The logic is the same: lower the gax tax, people drive more miles and revenue increases. And, I'm sure, we create more jobs. Ah, well, I can dream can't ? Now, back to business:
The federal gas tax, long used to help states pay for roads and bridges, hasn't been raised since Bill Clinton was president. The prices of asphalt, steel and heavy machinery — like everything else — have been climbing. And Americans are driving fewer miles per year in vehicles that get ever-better gas mileage, meaning there is less revenue.
Now, states that have been loath to increase their state gas taxes are viewing the idea more favorably. Others are changing their gas tax law in ways designed to bring in more money for roads and bridges. ...

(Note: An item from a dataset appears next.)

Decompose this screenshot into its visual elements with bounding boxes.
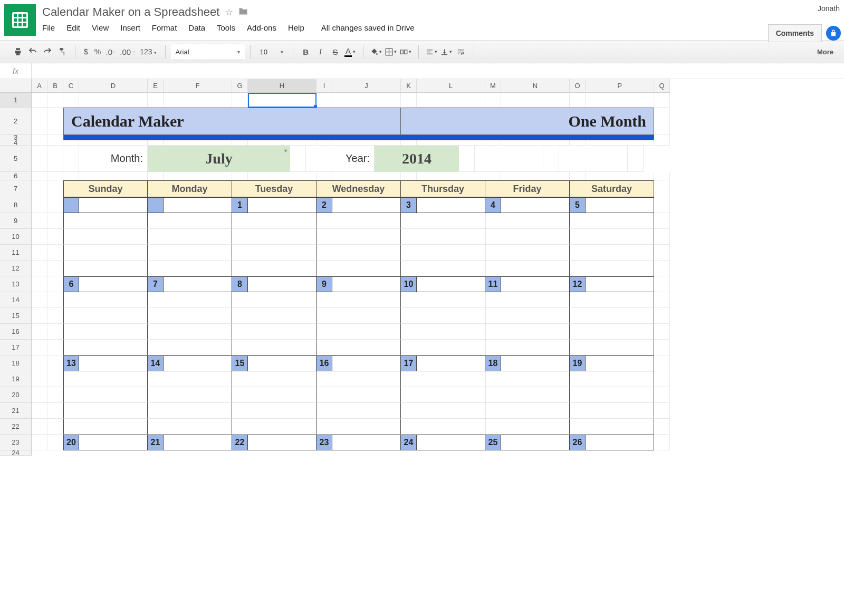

All the efforts face tough political battles. States have been extremely reluctant to increase the amount they levy at the pump: 24 states haven't raised the gas tax in at least a decade, and 16 haven't done so in 20 years or more, according to the Institute on Taxation and Economic Policy. Some states are trying to avoid protracted fights over hiking the gas tax by linking the gas tax to inflation or making it a percentage of the price paid per gallon. That way, it goes up automatically as inflation or gas prices go up.
Several states where the gas tax is already linked to inflation or fuel prices saw automatic state gas tax hikes this year. The federal gas tax is 18.4 cents a gallon, where it has been since 1993.
States that haven't raised their gas tax in 10 years have allowed it to fall by about 20% in real terms. States that haven't raised their gas tax in 20 years have allowed it to fall by almost 40% in real terms. I'm sure that over the same time the cost of roads and bridges has not gone down.
Indexing the gas tax to inflation makes the most sense. This simply makes it constant in real terms. Making it a percentage of the gas price unnecessarily causes the variance of the price at the pump to increase, creating uncertainty.